Archive for August 28, 2006

Katrina Grief

Today is the anniversary of Hurricane Katrina, and it is Katrina Blogswarm day as well. Here’s my contribution.

Political writers better-informed than I can talk about the horrendous incompetent evil political shit of Katrina. New Orleanians can talk about the devastation from ground-level. I think and write best when I make it personal, and what is personal to me about Katrina is grief and the absence of grief.

Where is the grief? I have asked before when we, as a culture, became so gorram harsh. As a companion to that, when did we become so numb? We aren’t we hurting?

I can point especially to the far right; the Limbaughs and O’Reillys and their evil minions who are okay with torture and okay with the death of children and okay with the drowning of a city. But has it infected the rest of us? Because what I don’t see is just the sadness, just the sense of loss. From that would arise outrage; from that would arise the will to change.

We have seen the destruction of an American city, and we have grieved for a couple of weeks, and then we’ve gone back to Project Runway. I grieve for New Orleans, and I grieve for us, who are so numb, as well.

Monday Movie Review: Capturing the Friedmans

Capturing the Friedmans (2003) 9/10
In 1984, Arnold Friedman is arrested for child pornography. While searching his home, the police discover that Friedman is a teacher, and has computer classes at home. Soon he is under suspicion of molesting a large number of students, and suspicion falls upon his youngest son Jesse as well. (Documentary)

Capturing the Friedmans challenges our ideas of what we know, and of what conclusions we can draw. 1984 was the height of the McMartin daycare case, and there was a lot of hysteria about the evils of child care and the dread thing that could happen to children.

But Arnold Friedman was not the innocent victim of a bizarre accusation. He was a pedophile with child pornography hidden in his home. The suspicions cast on him seem to have been based in fact. But were they?

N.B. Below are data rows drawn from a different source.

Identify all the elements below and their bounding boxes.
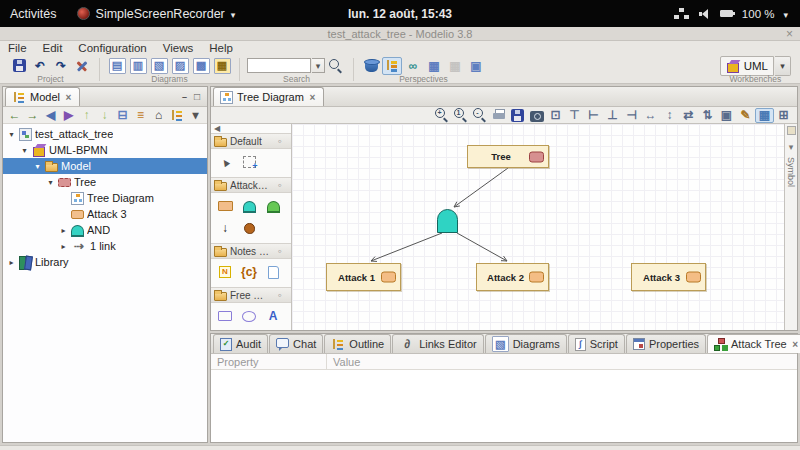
close-icon[interactable] — [308, 92, 317, 103]
same-height-button[interactable]: ↕ — [660, 108, 679, 123]
class-diagram-button[interactable]: ▤ — [107, 57, 127, 75]
tab-tree-diagram[interactable]: Tree Diagram — [213, 87, 324, 106]
tab-audit[interactable]: Audit — [213, 334, 268, 353]
expander-icon[interactable]: ▾ — [33, 162, 42, 171]
tab-script[interactable]: Script — [568, 334, 625, 353]
tree-item-model[interactable]: ▾Model — [3, 158, 207, 174]
tab-diagrams[interactable]: ▧Diagrams — [485, 334, 567, 353]
minimize-button[interactable] — [182, 92, 187, 102]
menu-edit[interactable]: Edit — [35, 42, 71, 54]
column-property[interactable]: Property — [211, 354, 326, 369]
palette-tool-note[interactable] — [213, 261, 237, 283]
configure-button[interactable] — [72, 57, 92, 75]
diagram-canvas[interactable]: TreeAttack 1Attack 2Attack 3 — [292, 124, 784, 330]
zoom-in-button[interactable] — [432, 108, 451, 123]
workbench-dropdown-button[interactable] — [775, 56, 791, 76]
object-diagram-button[interactable]: ▧ — [149, 57, 169, 75]
palette-group-free-drawing[interactable]: Free Drawing◦ — [211, 287, 291, 303]
palette-group-attack-tree[interactable]: Attack Tree◦ — [211, 177, 291, 193]
palette-tool-constraint[interactable]: {c} — [237, 261, 261, 283]
redo-button[interactable]: ↷ — [51, 57, 71, 75]
preferences-dialog-button[interactable]: ▣ — [466, 57, 486, 75]
tree-item-tree[interactable]: ▾Tree — [3, 174, 207, 190]
palette-tool-or-gate[interactable] — [261, 195, 285, 217]
distribute-h-button[interactable]: ⇄ — [679, 108, 698, 123]
link-with-editor-button[interactable]: ≡ — [132, 108, 149, 123]
maximize-button[interactable] — [194, 91, 200, 102]
tree-item-1-link[interactable]: ▸⇢1 link — [3, 238, 207, 254]
column-value[interactable]: Value — [326, 354, 797, 369]
window-close-button[interactable] — [786, 27, 793, 40]
tab-outline[interactable]: Outline — [324, 334, 391, 353]
home-button[interactable]: ⌂ — [150, 108, 167, 123]
expander-icon[interactable]: ▸ — [59, 226, 68, 235]
zoom-original-button[interactable] — [451, 108, 470, 123]
select-zone-button[interactable]: ⊡ — [546, 108, 565, 123]
palette-tool-selection[interactable] — [213, 151, 237, 173]
model-explorer-button[interactable] — [382, 57, 402, 75]
volume-icon[interactable] — [698, 8, 711, 20]
palette-tool-attack-link[interactable]: ↓ — [213, 217, 237, 239]
uml-bucket-button[interactable] — [361, 57, 381, 75]
move-up-button[interactable]: ↑ — [78, 108, 95, 123]
app-menu-button[interactable]: SimpleScreenRecorder — [67, 0, 246, 27]
same-width-button[interactable]: ↔ — [641, 108, 660, 123]
palette-tool-text[interactable]: A — [261, 305, 285, 327]
grid-button[interactable]: ▦ — [755, 108, 774, 123]
tree-item-and[interactable]: ▸AND — [3, 222, 207, 238]
diagram-node-tree[interactable]: Tree — [467, 145, 549, 168]
palette-collapse-button[interactable] — [211, 124, 291, 133]
tab-model[interactable]: Model — [5, 87, 80, 106]
palette-tool-and-gate[interactable] — [237, 195, 261, 217]
show-model-button[interactable] — [168, 108, 185, 123]
diagram-node-attack-3[interactable]: Attack 3 — [631, 263, 706, 291]
zoom-out-button[interactable] — [470, 108, 489, 123]
align-right-button[interactable]: ⊣ — [622, 108, 641, 123]
history-forward-button[interactable]: ▶ — [60, 108, 77, 123]
links-button[interactable]: ∞ — [403, 57, 423, 75]
history-back-button[interactable]: ◀ — [42, 108, 59, 123]
grid-table-button[interactable]: ▦ — [424, 57, 444, 75]
diagram-node-attack-1[interactable]: Attack 1 — [326, 263, 401, 291]
undo-button[interactable]: ↶ — [30, 57, 50, 75]
system-menu-chevron-icon[interactable] — [783, 8, 788, 20]
tree-item-library[interactable]: ▸Library — [3, 254, 207, 270]
view-menu-button[interactable]: ▾ — [187, 108, 204, 123]
matrix-button[interactable]: ▦ — [212, 57, 232, 75]
tree-item-uml-bpmn[interactable]: ▾UML-BPMN — [3, 142, 207, 158]
palette-group-default[interactable]: Default◦ — [211, 133, 291, 149]
battery-icon[interactable] — [720, 10, 733, 17]
search-button[interactable] — [326, 57, 346, 75]
tab-links-editor[interactable]: ∂Links Editor — [392, 334, 483, 353]
nav-back-button[interactable]: ← — [6, 108, 23, 123]
tree-item-attack-3[interactable]: Attack 3 — [3, 206, 207, 222]
menu-views[interactable]: Views — [155, 42, 201, 54]
save-button[interactable] — [9, 57, 29, 75]
network-icon[interactable] — [674, 7, 689, 20]
palette-tool-attack[interactable] — [213, 195, 237, 217]
tree-item-test-attack-tree[interactable]: ▾test_attack_tree — [3, 126, 207, 142]
move-down-button[interactable]: ↓ — [96, 108, 113, 123]
expander-icon[interactable]: ▾ — [20, 146, 29, 155]
expander-icon[interactable]: ▸ — [7, 258, 16, 267]
palette-tool-rich-note[interactable] — [261, 261, 285, 283]
print-button[interactable] — [489, 108, 508, 123]
usecase-diagram-button[interactable]: ▩ — [191, 57, 211, 75]
menu-help[interactable]: Help — [201, 42, 241, 54]
menu-configuration[interactable]: Configuration — [70, 42, 154, 54]
align-top-button[interactable]: ⊤ — [565, 108, 584, 123]
collapse-all-button[interactable]: ⊟ — [114, 108, 131, 123]
frame-button[interactable]: ▣ — [717, 108, 736, 123]
diagram-node-and-gate[interactable] — [437, 209, 458, 233]
align-left-button[interactable]: ⊢ — [584, 108, 603, 123]
state-diagram-button[interactable]: ▥ — [128, 57, 148, 75]
distribute-v-button[interactable]: ⇅ — [698, 108, 717, 123]
palette-tool-threat-agent[interactable] — [237, 217, 261, 239]
palette-tool-rectangle[interactable] — [213, 305, 237, 327]
tab-properties[interactable]: Properties — [626, 334, 706, 353]
style-brush-button[interactable]: ✎ — [736, 108, 755, 123]
diagram-node-attack-2[interactable]: Attack 2 — [476, 263, 549, 291]
deployment-diagram-button[interactable]: ▨ — [170, 57, 190, 75]
palette-group-notes-and[interactable]: Notes and ...◦ — [211, 243, 291, 259]
expander-icon[interactable]: ▾ — [46, 178, 55, 187]
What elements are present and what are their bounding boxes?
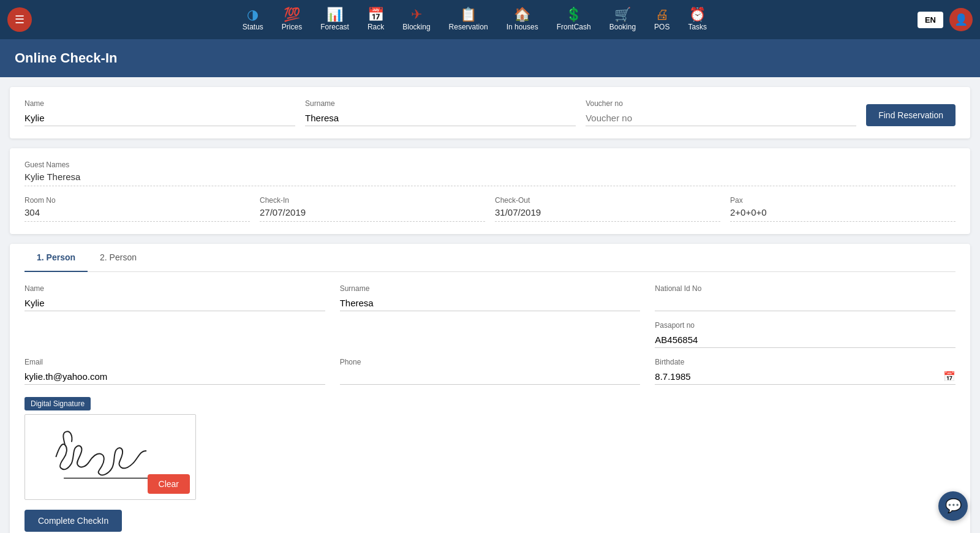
forecast-icon: 📊: [326, 8, 343, 21]
room-no-group: Room No 304: [24, 196, 250, 222]
nav-reservation[interactable]: 📋 Reservation: [443, 6, 494, 34]
nav-rack[interactable]: 📅 Rack: [361, 6, 390, 34]
pax-value: 2+0+0+0: [730, 207, 956, 222]
person1-name-label: Name: [24, 284, 325, 293]
person1-birthdate-group: Birthdate 📅: [655, 358, 956, 385]
person1-contact-fields: Email Phone Birthdate 📅: [24, 358, 956, 385]
person1-phone-label: Phone: [340, 358, 641, 366]
person1-nationalid-input[interactable]: [655, 295, 956, 311]
search-row: Name Surname Voucher no Find Reservation: [24, 99, 956, 126]
clear-signature-button[interactable]: Clear: [148, 474, 190, 494]
person1-email-input[interactable]: [24, 369, 325, 385]
signature-wrapper: Clear: [24, 414, 196, 500]
nav-prices-label: Prices: [282, 23, 302, 31]
chat-button[interactable]: 💬: [938, 491, 968, 521]
person1-phone-input[interactable]: [340, 369, 641, 385]
checkout-value: 31/07/2019: [495, 207, 720, 222]
nav-reservation-label: Reservation: [449, 23, 488, 31]
nav-forecast[interactable]: 📊 Forecast: [314, 6, 355, 34]
frontcash-icon: 💲: [565, 8, 582, 21]
person1-surname-input[interactable]: [340, 295, 641, 311]
pax-group: Pax 2+0+0+0: [730, 196, 956, 222]
top-nav: ☰ ◑ Status 💯 Prices 📊 Forecast 📅 Rack ✈ …: [0, 0, 980, 39]
surname-label: Surname: [305, 99, 576, 108]
tab-person-1[interactable]: 1. Person: [24, 244, 88, 272]
nav-inhouses-label: In houses: [507, 23, 538, 31]
signature-label: Digital Signature: [24, 397, 91, 410]
surname-input[interactable]: [305, 110, 576, 126]
person1-email-label: Email: [24, 358, 325, 366]
person1-passport-input[interactable]: [655, 332, 956, 348]
person1-name-group: Name: [24, 284, 325, 311]
reservation-info-card: Guest Names Kylie Theresa Room No 304 Ch…: [10, 148, 970, 234]
nav-frontcash[interactable]: 💲 FrontCash: [551, 6, 597, 34]
user-icon: 👤: [954, 13, 968, 26]
page-title: Online Check-In: [15, 50, 117, 66]
nav-forecast-label: Forecast: [320, 23, 349, 31]
checkin-group: Check-In 27/07/2019: [260, 196, 485, 222]
blocking-icon: ✈: [411, 8, 422, 21]
nav-right: EN 👤: [918, 8, 973, 31]
name-input[interactable]: [24, 110, 295, 126]
person1-nationalid-group: National Id No: [655, 284, 956, 311]
rack-icon: 📅: [368, 8, 384, 21]
person-tabs: 1. Person 2. Person: [24, 244, 956, 272]
nav-tasks-label: Tasks: [688, 23, 707, 31]
nav-prices[interactable]: 💯 Prices: [276, 6, 308, 34]
name-label: Name: [24, 99, 295, 108]
person1-birthdate-label: Birthdate: [655, 358, 956, 366]
guest-names-value: Kylie Theresa: [24, 172, 956, 186]
reservation-details-grid: Room No 304 Check-In 27/07/2019 Check-Ou…: [24, 196, 956, 222]
guest-names-row: Guest Names Kylie Theresa: [24, 161, 956, 186]
search-card: Name Surname Voucher no Find Reservation: [10, 87, 970, 138]
name-field-group: Name: [24, 99, 295, 126]
nav-inhouses[interactable]: 🏠 In houses: [500, 6, 545, 34]
tasks-icon: ⏰: [689, 8, 706, 21]
nav-frontcash-label: FrontCash: [557, 23, 591, 31]
nav-booking-label: Booking: [609, 23, 636, 31]
nav-blocking[interactable]: ✈ Blocking: [396, 6, 436, 34]
tab-person-2[interactable]: 2. Person: [88, 244, 149, 272]
page-title-bar: Online Check-In: [0, 39, 980, 77]
person1-phone-group: Phone: [340, 358, 641, 385]
checkin-value: 27/07/2019: [260, 207, 485, 222]
voucher-field-group: Voucher no: [586, 99, 856, 126]
person1-nationalid-label: National Id No: [655, 284, 956, 293]
room-no-label: Room No: [24, 196, 250, 205]
complete-checkin-button[interactable]: Complete CheckIn: [24, 510, 122, 532]
persons-card: 1. Person 2. Person Name Surname Nationa…: [10, 244, 970, 533]
nav-items: ◑ Status 💯 Prices 📊 Forecast 📅 Rack ✈ Bl…: [32, 6, 918, 34]
hamburger-icon: ☰: [15, 14, 24, 25]
pos-icon: 🖨: [655, 8, 669, 21]
booking-icon: 🛒: [614, 8, 631, 21]
find-reservation-button[interactable]: Find Reservation: [866, 104, 956, 126]
room-no-value: 304: [24, 207, 250, 222]
nav-tasks[interactable]: ⏰ Tasks: [682, 6, 713, 34]
checkin-label: Check-In: [260, 196, 485, 205]
person1-passport-label: Pasaport no: [655, 321, 956, 330]
person1-surname-label: Surname: [340, 284, 641, 293]
prices-icon: 💯: [284, 8, 300, 21]
main-content: Name Surname Voucher no Find Reservation…: [0, 77, 980, 533]
nav-booking[interactable]: 🛒 Booking: [603, 6, 642, 34]
person1-email-group: Email: [24, 358, 325, 385]
nav-pos[interactable]: 🖨 POS: [648, 6, 676, 34]
signature-section: Digital Signature Clear: [24, 397, 956, 500]
menu-button[interactable]: ☰: [7, 7, 32, 32]
voucher-input[interactable]: [586, 110, 856, 126]
person1-name-input[interactable]: [24, 295, 325, 311]
person1-passport-row: Pasaport no: [24, 321, 956, 348]
checkout-label: Check-Out: [495, 196, 720, 205]
calendar-icon[interactable]: 📅: [943, 371, 956, 382]
user-avatar[interactable]: 👤: [949, 8, 973, 31]
surname-field-group: Surname: [305, 99, 576, 126]
nav-status-label: Status: [243, 23, 263, 31]
pax-label: Pax: [730, 196, 956, 205]
person1-top-fields: Name Surname National Id No: [24, 284, 956, 311]
person1-surname-group: Surname: [340, 284, 641, 311]
language-button[interactable]: EN: [918, 12, 943, 28]
nav-pos-label: POS: [654, 23, 669, 31]
person1-birthdate-input[interactable]: [655, 369, 943, 384]
nav-status[interactable]: ◑ Status: [236, 6, 270, 34]
nav-blocking-label: Blocking: [402, 23, 430, 31]
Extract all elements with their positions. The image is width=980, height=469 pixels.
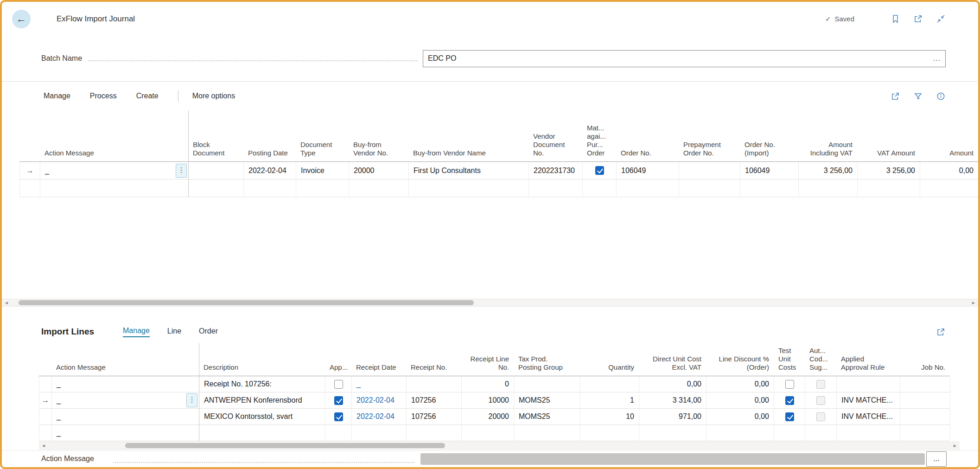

The Friedmans were a family fascinated by videography. The documentarians were blessed with access to a large number of homemade family videos taken before and during the case. We watch as a family disintegrates before our eyes. One brother, Seth, declines to appear in the film. David, the eldest, believes his father is utterly innocent, even of pedophilia, regardless of any evidence. David is furious; with his mother, with the media, with everyone. The youngest, Jesse, is simply resigned and sad.

The film finds a very few of Friedman’s accusers who are willing to talk. Some stand by their stories and some do not. One young adult tells of the enormous pressure put on him as a child to confirm that Arnold molested him, and finally caving in. An investigator speaks, in all seriousness, of how important it is to pressure children and put words in their mouths. He seems sincerely to believe that this is best for the children.

Yet there is something wrong here. There is no way of reading this as tragic victims versus outrageous accusations. The uncomfortable perch is between somewhat guilty parties (at least in Arnold’s case) versus accusations with a grain or more of truth. The accusations are fueled by, but not an invention of, hysteria. They are blown up, expanded upon, and nurtured, until their scope is beyond belief.

While this happens to the community, what happens to the Friedmans? Each deals alone with anger, shock, and terror. They don’t come together as a family; they shatter, and to a great extent, they remain shattered twenty years later.

This isn’t a comfortable film, nor is it a lurid one. It asks us to look at what we see and simply, calmly, think. It is remarkable how difficult that is. For some people in the film (and indeed, for some people who have reviewed it), it remains out of reach.